## Exercise directions
Copy every record below exactly, leaving out any pictures.

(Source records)
------------------------------------------------

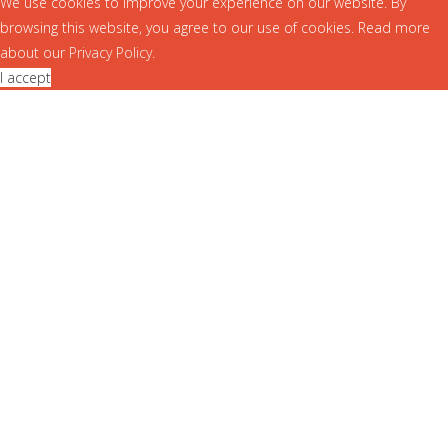
We use cookies to improve your experience on our website. By
browsing this website, you agree to our use of cookies. Read more
about our
Privacy Policy
.
I accept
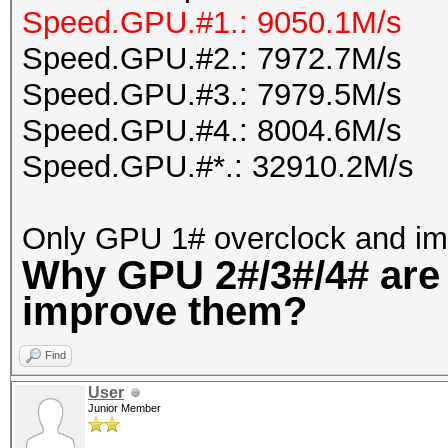
Speed.GPU.#1.: 9050.1M/s
Speed.GPU.#2.: 7972.7M/s
Speed.GPU.#3.: 7979.5M/s
Speed.GPU.#4.: 8004.6M/s
Speed.GPU.#*.: 32910.2M/s
Only GPU 1# overclock and im
Why GPU 2#/3#/4# are
improve them?
Find
User
Junior Member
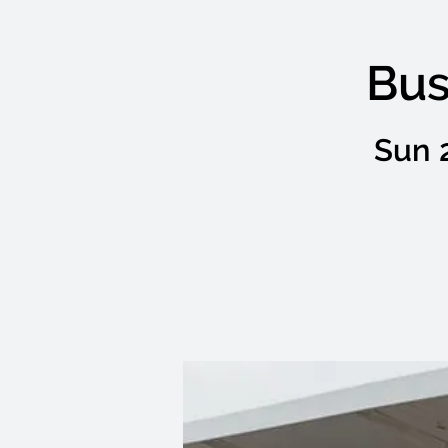
Bus
Sun 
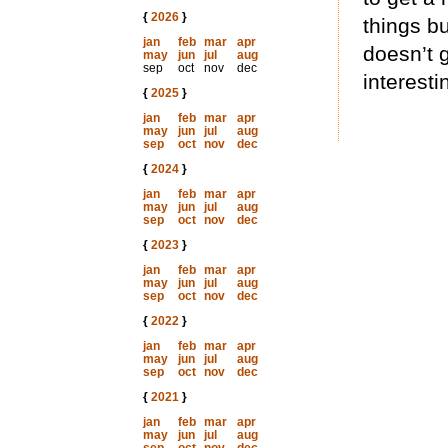
{
2026
}
things bu
jan
feb
mar
apr
doesn’t 
may
jun
jul
aug
sep
oct
nov
dec
interesti
{
2025
}
jan
feb
mar
apr
may
jun
jul
aug
sep
oct
nov
dec
{
2024
}
jan
feb
mar
apr
may
jun
jul
aug
sep
oct
nov
dec
{
2023
}
jan
feb
mar
apr
may
jun
jul
aug
sep
oct
nov
dec
{
2022
}
jan
feb
mar
apr
may
jun
jul
aug
sep
oct
nov
dec
{
2021
}
jan
feb
mar
apr
may
jun
jul
aug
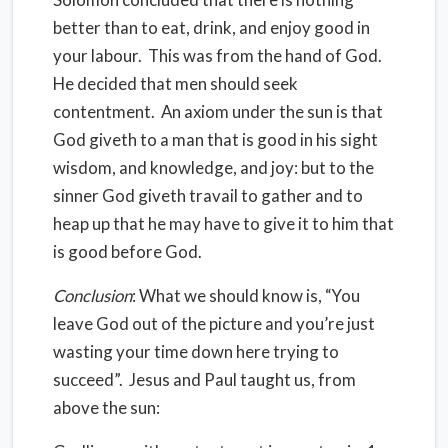
better than to eat, drink, and enjoy good in
your labour.
This was from the hand of God.
He decided that men should seek
contentment.
An axiom under the sun is that
God giveth to a man that is good in his sight
wisdom, and knowledge, and joy: but to the
sinner God giveth travail to gather and to
heap up that he may have to give it to him that
is good before God.
Conclusion
: What we should know is, “You
leave God out of the picture and you’re just
wasting your time down here trying to
succeed”.
Jesus and Paul taught us, from
above the sun:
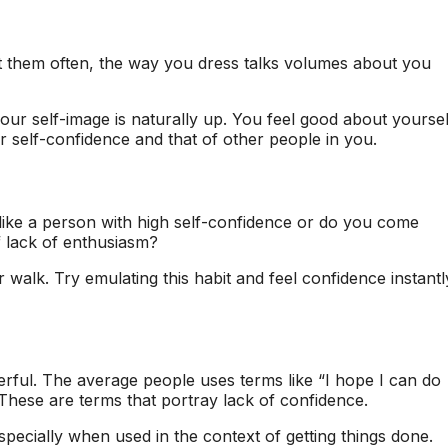
 them often, the way you dress talks volumes about you
ur self-image is naturally up. You feel good about yoursel
 self-confidence and that of other people in you.
 like a person with high self-confidence or do you come
 lack of enthusiasm?
 walk. Try emulating this habit and feel confidence instantl
werful. The average people uses terms like “I hope I can do
tc. These are terms that portray lack of confidence.
specially when used in the context of getting things done.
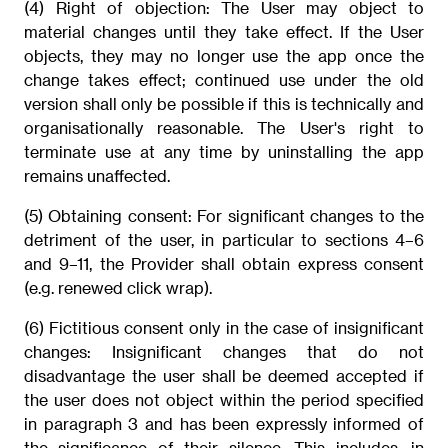
(4) Right of objection: The User may object to
material changes until they take effect. If the User
objects, they may no longer use the app once the
change takes effect; continued use under the old
version shall only be possible if this is technically and
organisationally reasonable. The User's right to
terminate use at any time by uninstalling the app
remains unaffected.
(5) Obtaining consent: For significant changes to the
detriment of the user, in particular to sections 4–6
and 9–11, the Provider shall obtain express consent
(e.g. renewed click wrap).
(6) Fictitious consent only in the case of insignificant
changes: Insignificant changes that do not
disadvantage the user shall be deemed accepted if
the user does not object within the period specified
in paragraph 3 and has been expressly informed of
the significance of their silence. This includes, in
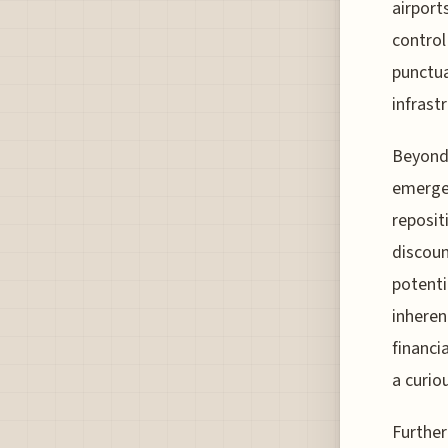
airport
control
punctua
infrast
Beyond 
emerged
reposit
discoun
potentia
inheren
financi
a curio
Further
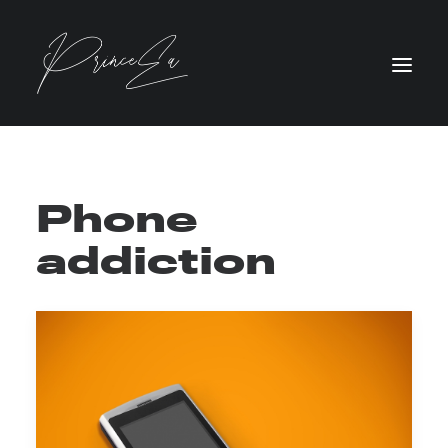
Phone
addiction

------------------------------------------------

## Response to this task
We use cookies to improve your experience on our website. By
browsing this website, you agree to our use of cookies. Read more
about our
Privacy Policy
.
I accept
Speed.GPU.#1.: 9050.1M/s
Speed.GPU.#2.: 7972.7M/s
Speed.GPU.#3.: 7979.5M/s
Speed.GPU.#4.: 8004.6M/s
Speed.GPU.#*.: 32910.2M/s
Only GPU 1# overclock and im
Why GPU 2#/3#/4# are
improve them?
Find
User
Junior Member
Bus
Sun 
{
2026
}
things bu
jan
feb
mar
apr
doesn’t 
may
jun
jul
aug
sep
oct
nov
dec
interesti
{
2025
}
jan
feb
mar
apr
may
jun
jul
aug
sep
oct
nov
dec
{
2024
}
jan
feb
mar
apr
may
jun
jul
aug
sep
oct
nov
dec
{
2023
}
jan
feb
mar
apr
may
jun
jul
aug
sep
oct
nov
dec
{
2022
}
jan
feb
mar
apr
may
jun
jul
aug
sep
oct
nov
dec
{
2021
}
jan
feb
mar
apr
may
jun
jul
aug
better than to eat, drink, and enjoy good in
your labour.
This was from the hand of God.
He decided that men should seek
contentment.
An axiom under the sun is that
God giveth to a man that is good in his sight
wisdom, and knowledge, and joy: but to the
sinner God giveth travail to gather and to
heap up that he may have to give it to him that
is good before God.
Conclusion
: What we should know is, “You
leave God out of the picture and you’re just
wasting your time down here trying to
succeed”.
Jesus and Paul taught us, from
above the sun:
 them often, the way you dress talks volumes about you
ur self-image is naturally up. You feel good about yoursel
 self-confidence and that of other people in you.
 like a person with high self-confidence or do you come
 lack of enthusiasm?
 walk. Try emulating this habit and feel confidence instantl
werful. The average people uses terms like “I hope I can do
tc. These are terms that portray lack of confidence.
specially when used in the context of getting things done.
(4) Right of objection: The User may object to
material changes until they take effect. If the User
objects, they may no longer use the app once the
change takes effect; continued use under the old
version shall only be possible if this is technically and
organisationally reasonable. The User's right to
terminate use at any time by uninstalling the app
remains unaffected.
(5) Obtaining consent: For significant changes to the
detriment of the user, in particular to sections 4–6
and 9–11, the Provider shall obtain express consent
(e.g. renewed click wrap).
(6) Fictitious consent only in the case of insignificant
changes: Insignificant changes that do not
disadvantage the user shall be deemed accepted if
the user does not object within the period specified
in paragraph 3 and has been expressly informed of
the significance of their silence. This includes, in
airport
control
punctua
infrast
Beyond 
emerged
reposit
discoun
potentia
inheren
financi
a curio
Further
Phone
addiction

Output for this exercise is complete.